Likewise my wife, Jean. From grammar school through college in New York she had the good nuns: Sisters of Mercy, the Sisters of Charity, and Sisters of the Presentation. A full regimen, if you will. And she, too, looks back with a sense of grace and nostalgia at those servants of God

Which brings me, painfully, to the fact that the Vatican is investigating the nuns in America.  They are decimated in number, down from 180,000 to a third of that and too liberal in some congregations, I'm sure, and not as easy to control as they work out in the neighborhoods in mufti.
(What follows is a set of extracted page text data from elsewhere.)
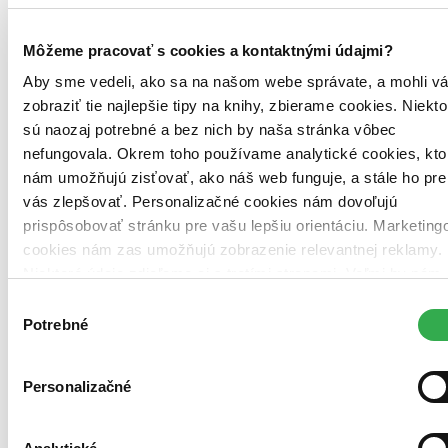
objednávku odoslali čo najskôr a o jej ceste vás budeme včas
informovať.
Môžeme pracovať s cookies a kontaktnými údajmi?
26,60 €
Aby sme vedeli, ako sa na našom webe správate, a mohli v
Vložiť do košíka
zobraziť tie najlepšie tipy na knihy, zbierame cookies. Niekto
sú naozaj potrebné a bez nich by naša stránka vôbec
nefungovala. Okrem toho používame analytické cookies, kto
nám umožňujú zisťovať, ako náš web funguje, a stále ho pre
vás zlepšovať. Personalizačné cookies nám dovoľujú
prispôsobovať stránku pre vašu lepšiu orientáciu. Marketing
cookies nám zas umožňujú zobrazenie relevantnej reklamy.
Niektoré údaje zdieľame aj s tretími stranami. Veľmi by nám
pomohlo, keby sme mohli používať všetky tieto cookies.
Výber
Ďakujeme!
Potrebné
súhlasu
Personalizačné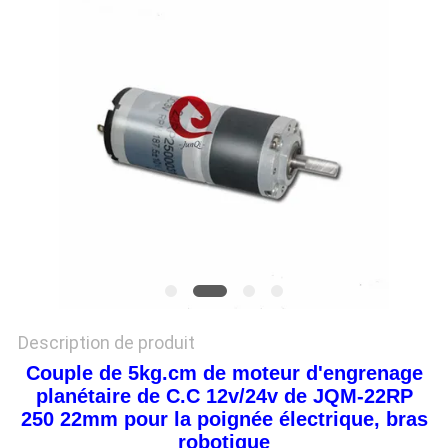
DEMANDEZ
UN DEVIS
PLAN
DU
SITE
POLITIQUE
DE
CONFIDENTIALITÉ
Description de produit
Couple de 5kg.cm de moteur d'engrenage
planétaire de C.C 12v/24v de JQM-22RP
250 22mm pour la poignée électrique, bras
robotique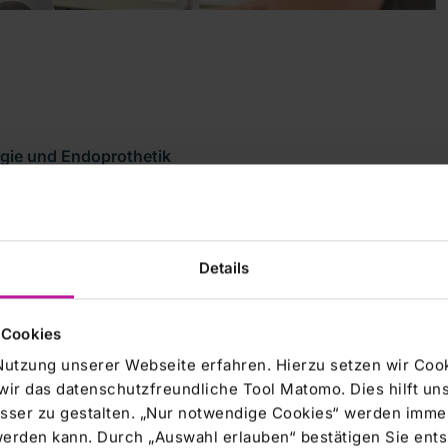
urgie und Endoprothetik
Details
e
hier
.
 Cookies
Nutzung unserer Webseite erfahren. Hierzu setzen wir Cook
1070
wir das datenschutzfreundliche Tool Matomo. Dies hilft un
sser zu gestalten. „Nur notwendige Cookies“ werden immer
 werden kann. Durch „Auswahl erlauben“ bestätigen Sie en
71 66-23600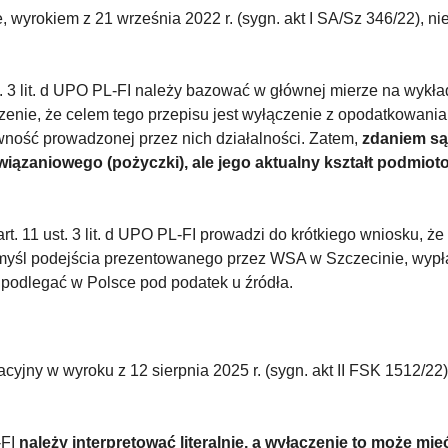
yrokiem z 21 września 2022 r. (sygn. akt I SA/Sz 346/22), nie 
st. 3 lit. d UPO PL-FI należy bazować w głównej mierze na wykł
dzenie, że celem tego przepisu jest wyłączenie z opodatkowan
wność prowadzonej przez nich działalności. Zatem,
zdaniem są
zaniowego (pożyczki), ale jego aktualny kształt podmiotow
 11 ust. 3 lit. d UPO PL-FI prowadzi do krótkiego wniosku, ż
w myśl podejścia prezentowanego przez WSA w Szczecinie, wypł
podlegać w Polsce pod podatek u źródła.
jny w wyroku z 12 sierpnia 2025 r. (sygn. akt II FSK 1512/22), 
-FI
należy interpretować literalnie, a wyłączenie to może mi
Oh, I know someone in the Curia behind those ornate doors patrolled by the Swiss Guard call the investigation process "Apostolic Visitations," but I still recognize a euphemism when I see it.
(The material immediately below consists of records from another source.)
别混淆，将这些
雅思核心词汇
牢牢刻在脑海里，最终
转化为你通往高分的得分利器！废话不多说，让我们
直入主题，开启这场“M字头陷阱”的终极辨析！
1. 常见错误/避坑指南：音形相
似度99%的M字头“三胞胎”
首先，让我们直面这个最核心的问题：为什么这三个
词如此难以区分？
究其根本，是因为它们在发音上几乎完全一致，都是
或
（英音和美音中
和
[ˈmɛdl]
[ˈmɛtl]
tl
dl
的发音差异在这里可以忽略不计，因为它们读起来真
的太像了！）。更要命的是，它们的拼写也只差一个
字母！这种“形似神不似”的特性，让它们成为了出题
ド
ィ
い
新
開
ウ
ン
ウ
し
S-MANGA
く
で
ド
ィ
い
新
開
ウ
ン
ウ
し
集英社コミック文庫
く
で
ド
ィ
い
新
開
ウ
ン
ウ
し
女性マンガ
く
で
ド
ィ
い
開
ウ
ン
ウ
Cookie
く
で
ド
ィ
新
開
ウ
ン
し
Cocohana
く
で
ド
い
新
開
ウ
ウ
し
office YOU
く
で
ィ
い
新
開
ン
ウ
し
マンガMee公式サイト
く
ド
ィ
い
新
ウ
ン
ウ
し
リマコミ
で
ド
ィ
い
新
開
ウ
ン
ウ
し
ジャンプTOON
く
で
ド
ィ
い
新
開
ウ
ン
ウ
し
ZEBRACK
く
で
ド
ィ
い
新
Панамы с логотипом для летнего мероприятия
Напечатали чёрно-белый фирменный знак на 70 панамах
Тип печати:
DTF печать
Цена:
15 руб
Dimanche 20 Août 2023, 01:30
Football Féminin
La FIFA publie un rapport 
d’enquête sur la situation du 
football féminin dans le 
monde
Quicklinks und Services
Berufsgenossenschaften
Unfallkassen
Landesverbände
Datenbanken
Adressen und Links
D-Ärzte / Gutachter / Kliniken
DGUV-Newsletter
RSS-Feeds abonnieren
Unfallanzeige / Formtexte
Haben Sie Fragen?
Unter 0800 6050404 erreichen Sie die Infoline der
I know that most if not all of those bishops who were top aides to Cardinal Bernard Law and enabled or helped the Boston archdiocese to earn a reputation as a major offender in the Black Book of clerical abuse were never investigated, nor have they ever received an Apostolic Visitation, I would guess.

Bishops Murphy, McCormack, and Daly, among others, all close aides to the cardinal went up and out to places like Brooklyn, New Hampshire, and other prized dioceses. If there was any vetting of their actions, recommendations and letters of transfer written for abusive priests during their tenure with Cardinal Law, I am not aware of it.
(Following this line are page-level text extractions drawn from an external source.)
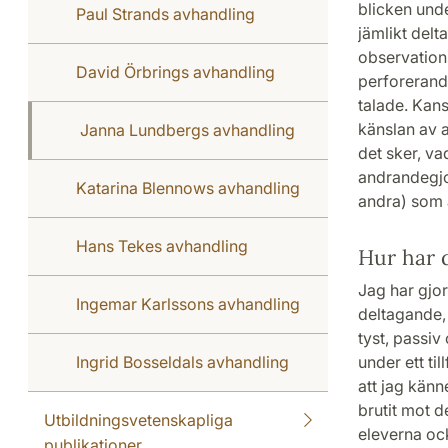
blicken unde
Paul Strands avhandling
jämlikt delt
observations
David Örbrings avhandling
perforerande
talade. Kans
känslan av a
Janna Lundbergs avhandling
det sker, v
andrandegjo
Katarina Blennows avhandling
andra) som ä
Hans Tekes avhandling
Hur har 
Jag har gjor
Ingemar Karlssons avhandling
deltagande, 
tyst, passiv
Ingrid Bosseldals avhandling
under ett til
att jag känn
brutit mot d
Utbildningsvetenskapliga
eleverna ock
publikationer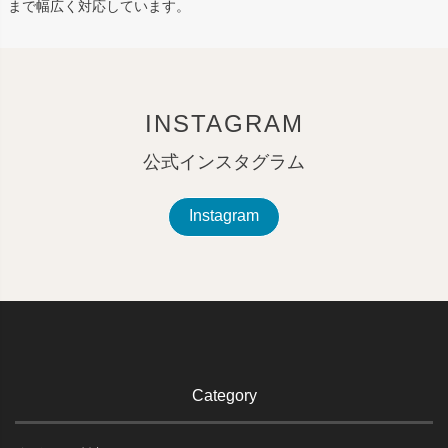
まで幅広く対応しています。
INSTAGRAM
公式インスタグラム
Instagram
Category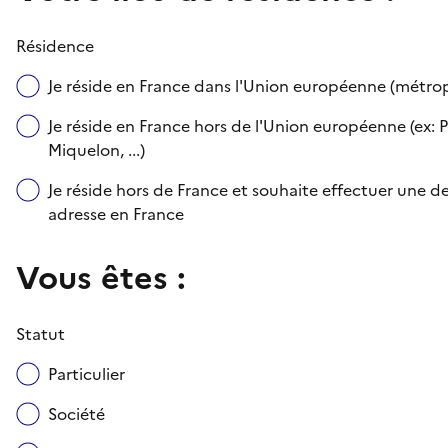
Résidence
Je réside en France dans l'Union européenne (métr
Je réside en France hors de l'Union européenne (ex: P
Miquelon, ...)
Je réside hors de France et souhaite effectuer une
adresse en France
Vous êtes :
Statut
Particulier
Société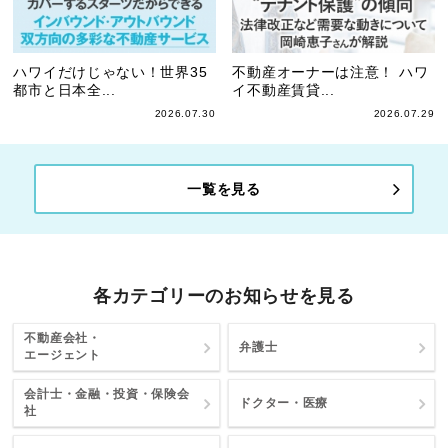
ハワイだけじゃない！世界35
不動産オーナーは注意！ ハワ
都市と日本全...
イ不動産賃貸...
2026.07.30
2026.07.29
一覧を見る
各カテゴリーのお知らせを見る
不動産会社・
弁護士
エージェント
会計士・金融・投資・保険会
ドクター・医療
社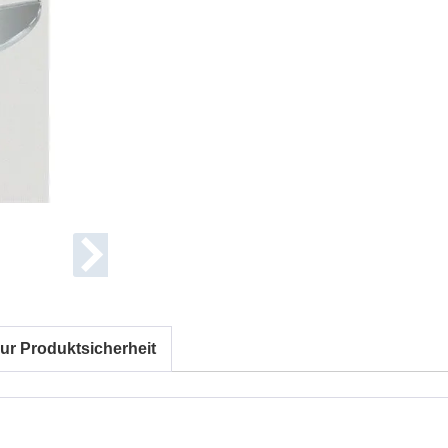
ur Produktsicherheit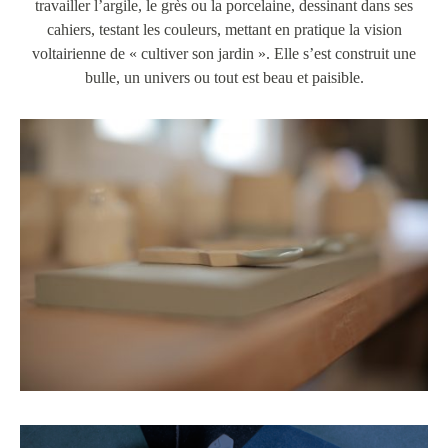
travailler l’argile, le grès ou la porcelaine, dessinant dans ses
cahiers, testant les couleurs, mettant en pratique la vision
voltairienne de « cultiver son jardin ». Elle s’est construit une
bulle, un univers ou tout est beau et paisible.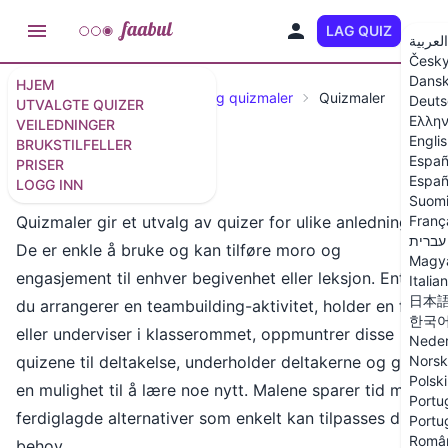
LAG QUIZ
NO
العربية
Česk
Dans
HJEM
Utvalgte spørrekonkurranser og quizmaler
Quizmaler
Deuts
UTVALGTE QUIZER
Ελλην
VEILEDNINGER
Engli
BRUKSTILFELLER
Españ
PRISER
Quizmaler
Españ
LOGG INN
Suom
Quizmaler gir et utvalg av quizer for ulike anledninger.
Franç
עברית
De er enkle å bruke og kan tilføre moro og
Magy
engasjement til enhver begivenhet eller leksjon. Enten
Italia
日本
du arrangerer en teambuilding-aktivitet, holder en fest
한국
eller underviser i klasserommet, oppmuntrer disse
Neder
quizene til deltakelse, underholder deltakerne og gir
Norsk
Polski
en mulighet til å lære noe nytt. Malene sparer tid med
Portug
ferdiglagde alternativer som enkelt kan tilpasses dine
Portu
Româ
behov.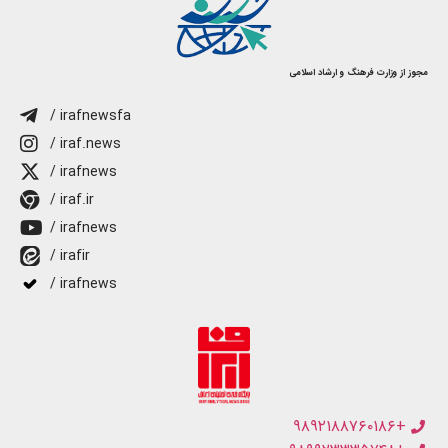
مجوز از وزارت فرهنگ و ارشاد اسلامی
/ irafnewsfa
/ iraf.news
/ irafnews
/ iraf.ir
/ irafnews
/ irafir
/ irafnews
+۹۸۹۲۱۸۸۷۶۰۱۸۶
A quick note to the Vatican if anyone cares or is listening: Be gentle with the sisters. They did all the heavy lifting. All of it!

RANDOM JOTTINGS

The North's First Minister Peter Robinson's government department handed out grants of $125,000 to gay groups in Northern Ireland this year. His wife Iris, also an elected government official, has been a savage opponent of the gay culture, insisting they can be "turned" with psychiatric help. ... Parents in the US spend anywhere from $6,000 to $10,000 annually on childcare. Many Irish parents are spending $20,000 a year on the same type of care. ... Lloyd's of London has written off $1.7 billion in Irish debt due to bad loans. Ireland will trail the rest of the EU in a recovery. ... US sports network ESPN has finalized a deal to launch a new United Kingdom sports channel, mainly to air non-US football. ... Aftermath of the Celtic Tiger: More than 1,000 unwanted horses will likely starve to death this year because of slacking demand and over-population during the prosperous Tiger days. ... Can someone tell me why our Veterans Administration is doling out $24 million in bonuses with the mess at Walter Reed Hospital and vet housing and a large budget deficit. ... Paddy Power bookmakers have installed Kerry Rose Karen McGillicuddy as a 3-1 favorite to win this year's Rose of Tralee contest. ... Senator John Ensign, Republican of Nevada who cheated on his family with his top aide's wife and won't resign, says his and Bill Clinton's affairs are different. When he was a congressman Ensign's voice was loud in urging Clinton to resign. ... The Haughey family hangs in there. Maureen and the family showed up to formally open the Dingle Regatta, a favorite duty of Charlie for many years. ... Sinn Fein is still out there working against passage of the Lisbon Treaty, due for a Irish vote in early October. It should pass this second time around, stress on "should." ... It is now being said in newly released documents that Lord Louis Mountbatten, who was blown up by the IRA thirty years ago, was a staunch supporter of a united Ireland. Mountbatten wrote to the Irish ambassador to Britain that "reunification is the only eventual solution."

Local control of policing and justice in the North, delayed by Peter Robinson for months, is now scheduled to be transferred to Stormont in Belfast by the end of the year. ... Adam Reilly, a Boston Phoenix reporter who also appears on WGBH's "Beat the Press," is gaining a reputation as one of the sharpest and most-wired reporters in Boston. He gets the story and gets it right. ... At this time next year, both Ireland and Britain could have new governments with Gordon Brown and Irish Taoiseach Brian Cowen in deep political do-do. ... A major conference on Intolerance organized by the Belfast City Council is set for Sept. 9 at Waterfront Hall. ... Delighted by the news that potential buyers of the Globe are looking over the shop. May their tribe increase.